Here is a mild example (many others are just plain Nazi-like in tone):
“You and your ilk actually hate us gentiles and shiksas because we see right through your phony/fraudulent ways of scamming everything you can from taxpaying responsible citizens. YOU MAKE ME SICK!”
But far more upsetting to me are the comments on social media from Jews, including non-haredi religious Jews, which are virtually indistinguishable in tone and language from the statement quoted above.
I have engaged in discussion with some who have rushed to condemn the “guilty” individuals.
My argument is simply that under American law a person is presumed innocent until proven otherwise beyond a reasonable doubt.
Certainly under Jewish law, apart from the judges hearing the case, everyone else, ignorant of all the facts, has to believe the accused are innocent until convicted (except in the case where the accused already has the status of a rasha, an evil person).
This argument has met with little or no sympathy.
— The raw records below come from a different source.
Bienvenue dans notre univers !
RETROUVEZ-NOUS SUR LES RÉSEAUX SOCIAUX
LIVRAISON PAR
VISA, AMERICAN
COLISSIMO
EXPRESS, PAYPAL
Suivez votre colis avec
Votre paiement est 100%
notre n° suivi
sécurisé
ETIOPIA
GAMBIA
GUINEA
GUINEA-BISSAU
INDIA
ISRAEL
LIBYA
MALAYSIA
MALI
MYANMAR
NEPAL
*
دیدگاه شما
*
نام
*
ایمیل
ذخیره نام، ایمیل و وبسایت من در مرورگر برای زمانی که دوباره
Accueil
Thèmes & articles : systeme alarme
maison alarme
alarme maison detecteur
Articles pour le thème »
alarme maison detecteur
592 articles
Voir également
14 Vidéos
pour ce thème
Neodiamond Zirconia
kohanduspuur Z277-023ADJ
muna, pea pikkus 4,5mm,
The usual reaction is a bit of eyeball rolling and the sort of look that silently sneers, “Oh yeah!”
Another recurring theme among both Jewish and non-Jewish individuals who have reacted with such vitriol to the Lakewood arrests is the collective guilt of “the rabbis.”
With no substantiating evidence, “the rabbis” are accused and immediately found guilty of committing the unproven crimes, condoning the unproven crimes, refusing to speak out against these unproven crimes – or if they may, perhaps, possibly, once upon a time, have spoken out against these unproven crimes it was too little and too infrequently.
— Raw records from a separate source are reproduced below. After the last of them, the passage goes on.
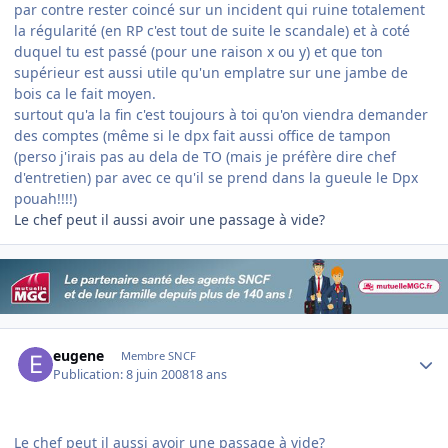
par contre rester coincé sur un incident qui ruine totalement
la régularité (en RP c'est tout de suite le scandale) et à coté
duquel tu est passé (pour une raison x ou y) et que ton
supérieur est aussi utile qu'un emplatre sur une jambe de
bois ca le fait moyen.
surtout qu'a la fin c'est toujours à toi qu'on viendra demander
des comptes (même si le dpx fait aussi office de tampon
(perso j'irais pas au dela de TO (mais je préfère dire chef
d'entretien) par avec ce qu'il se prend dans la gueule le Dpx
pouah!!!!)
Le chef peut il aussi avoir une passage à vide?
Author stats
eugene
Membre SNCF
Publication:
8 juin 2008
18 ans
Le chef peut il aussi avoir une passage à vide?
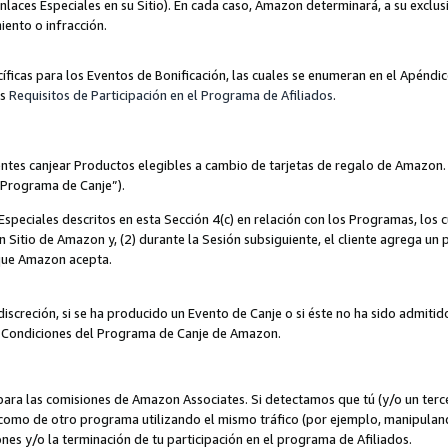
nlaces Especiales en su Sitio). En cada caso, Amazon determinará, a su exclus
iento o infracción.
cíficas para los Eventos de Bonificación, las cuales se enumeran en el Apéndi
os
Requisitos de Participación en el Programa de Afiliados
.
ntes canjear Productos elegibles a cambio de tarjetas de regalo de Amazon.
“Programa de Canje”).
speciales descritos en esta Sección 4(c) en relación con los Programas, los c
 un Sitio de Amazon y, (2) durante la Sesión subsiguiente, el cliente agrega u
 que Amazon acepta.
iscreción, si se ha producido un Evento de Canje o si éste no ha sido admiti
 Condiciones del Programa de Canje de Amazon.
para las comisiones de Amazon Associates. Si detectamos que tú (y/o un ter
como de otro programa utilizando el mismo tráfico (por ejemplo, manipula
es y/o la terminación de tu participación en el programa de Afiliados.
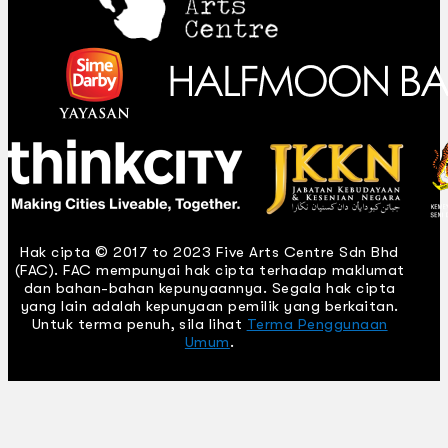
Hak cipta © 2017 to 2023 Five Arts Centre Sdn Bhd
(FAC). FAC mempunyai hak cipta terhadap maklumat
dan bahan-bahan kepunyaannya. Segala hak cipta
yang lain adalah kepunyaan pemilik yang berkaitan.
Untuk terma penuh, sila lihat
Terma Penggunaan
Umum
.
Although people who know better have dispelled these myths with concrete examples of rabbis having spoken out against financial malfeasance loud and long and frequently, it has done little to persuade the critics.
There is still another recurring and common denominator among the Lakewood critics: a complete unfamiliarity with and ignorance of the town.
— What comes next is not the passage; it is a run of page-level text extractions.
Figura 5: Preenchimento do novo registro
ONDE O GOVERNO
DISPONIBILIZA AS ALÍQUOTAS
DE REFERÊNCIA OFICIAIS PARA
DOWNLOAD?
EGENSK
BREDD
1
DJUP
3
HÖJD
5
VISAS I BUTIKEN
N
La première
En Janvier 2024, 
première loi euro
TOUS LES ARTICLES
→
Lakewood has long ceased being a solely yeshiva community. The huge expansion in its numbers reflects the thousands who have moved there to start businesses, raise families, and work. The old community worries a lot about the shifting face of Lakewood, but shift it has.
Critics who believe that everyone living there learns all night and all day, eschewing paid employment, are badly exposed for their ignorance.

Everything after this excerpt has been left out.